Как странно — говорить о России: "там". Не . манящий, благополучный, глянцевито сверкающий, Запад — "там", а Москва, Россия, вся наша жизнь, — свёрнутая в неряшливый комок воспоминаний, острыми , углами ранящая душу.
Плохого в нашей жизни не было.

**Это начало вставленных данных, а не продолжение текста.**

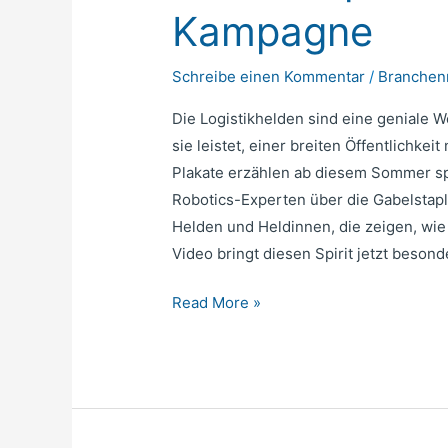
Kampagne
Schreibe einen Kommentar
/
Branche
Die Logistikhelden sind eine geniale
sie leistet, einer breiten Öffentlichke
Plakate erzählen ab diesem Sommer s
Robotics-Experten über die Gabelstapl
Helden und Heldinnen, die zeigen, wie v
Video bringt diesen Spirit jetzt besond
Read More »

Страшна была страна, зверевшая от года к году — да так, что и продыху не давала, заполняя все лазейки и траншеи, чтоб никуда не ушёл от неё человек. Россия — ловушка, гигантский магнит, страна инфернальная и безумная, которую нельзя забыть, вычеркнуть из памяти — или можно, но только не мне.